[PROBLEM] Each line with the string "eine" is to be copied from the records below.

[SUPPLIED MATERIAL]
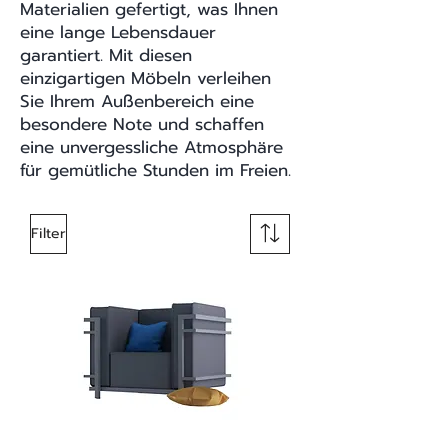
Materialien gefertigt, was Ihnen
eine lange Lebensdauer
garantiert. Mit diesen
einzigartigen Möbeln verleihen
Sie Ihrem Außenbereich eine
besondere Note und schaffen
eine unvergessliche Atmosphäre
für gemütliche Stunden im Freien.
Filter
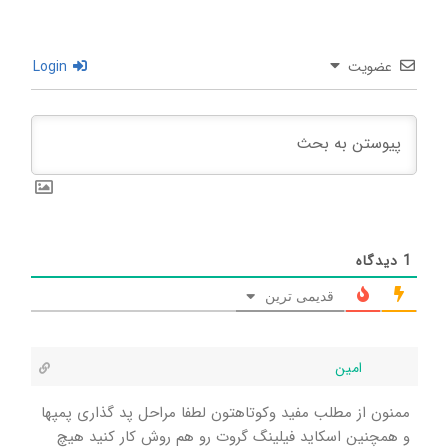
عضویت
Login
1
دیدگاه
قدیمی ترین
امین
ممنون از مطلب مفید وکوتاهتون لطفا مراحل پد گذاری پمپها
و همچنین اسکاید فیلینگ گروت رو هم روش کار کنید هیچ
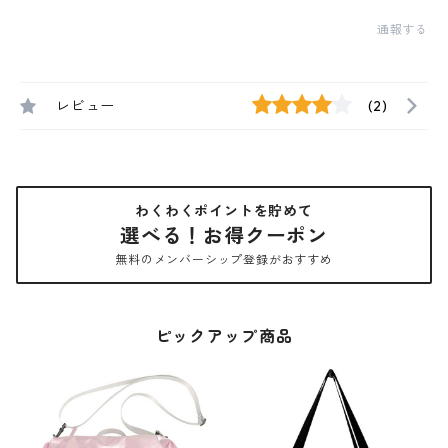
通報する
レビュー
(2)
わくわくポイントを貯めて
選べる！お得クーポン
無料のメンバーシップ登録がおすすめ
ピックアップ商品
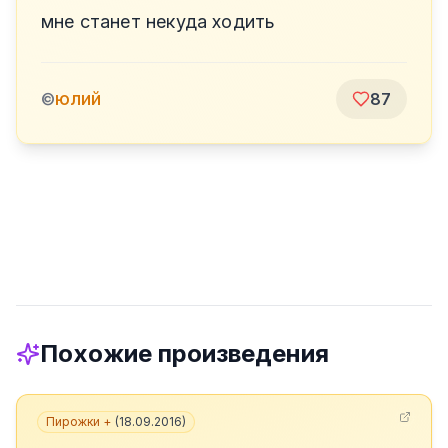
мне станет некуда ходить
юлий
©
87
Похожие произведения
Пирожки +
(
18.09.2016
)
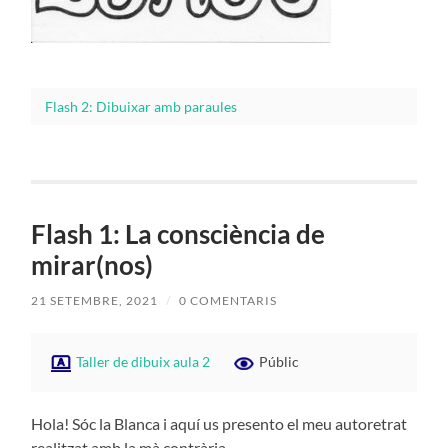
Flash 2: Dibuixar amb paraules
Flash 1: La consciència de
mirar(nos)
21 SETEMBRE, 2021
/
0 COMENTARIS
Taller de dibuix aula 2
Públic
Hola! Sóc la Blanca i aquí us presento el meu autoretrat
realitzat amb la mà contrària.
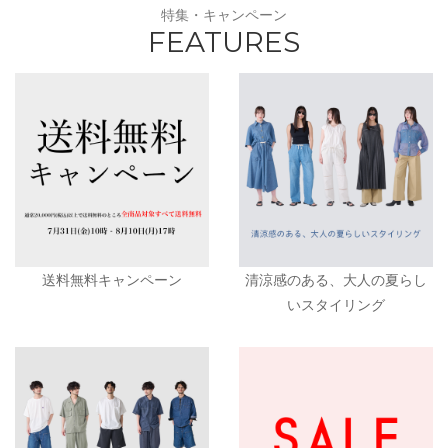
特集・キャンペーン
FEATURES
送料無料キャンペーン
清涼感のある、大人の夏らし
いスタイリング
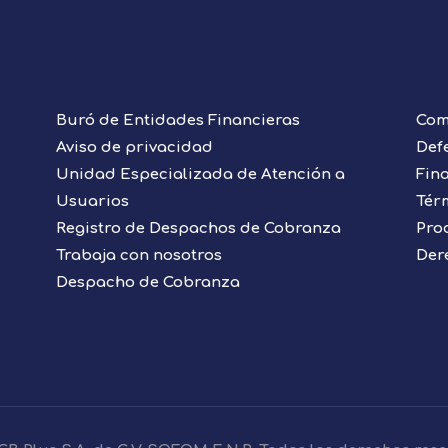
Buró de Entidades Financieras
Com
Aviso de privacidad
Def
Unidad Especializada de Atención a
Fin
Usuarios
Tér
Registro de Despachos de Cobranza
Pro
Trabaja con nosotros
Der
Despacho de Cobranza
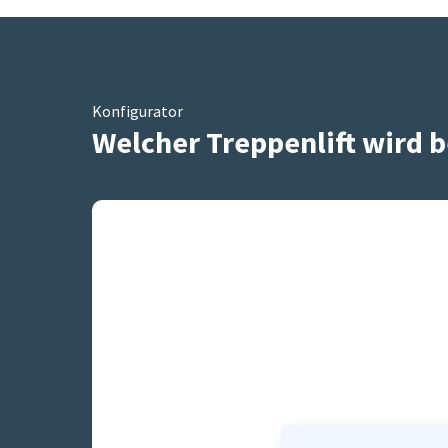
Konfigurator
Welcher Treppenlift wird b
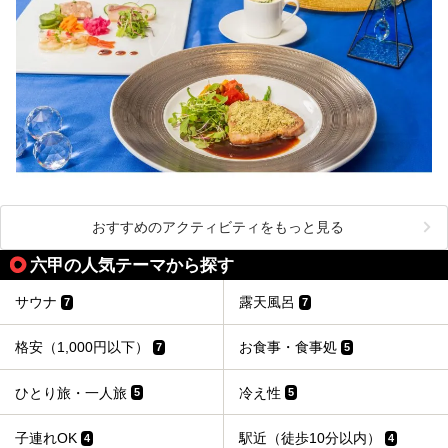
おすすめのアクティビティをもっと見る
六甲の人気テーマから探す
サウナ
露天風呂
7
7
格安（1,000円以下）
お食事・食事処
7
5
ひとり旅・一人旅
冷え性
5
5
子連れOK
駅近（徒歩10分以内）
4
4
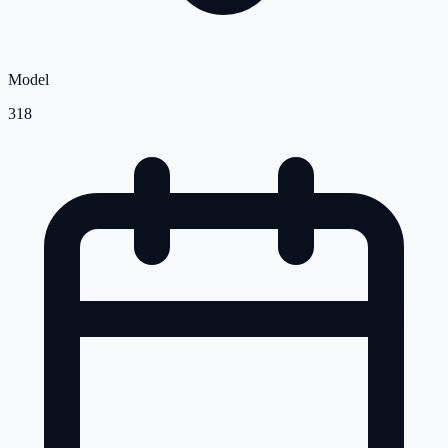
Model
318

[YOUR RESPONSE]
eine lange Lebensdauer
Sie Ihrem Außenbereich eine
eine unvergessliche Atmosphäre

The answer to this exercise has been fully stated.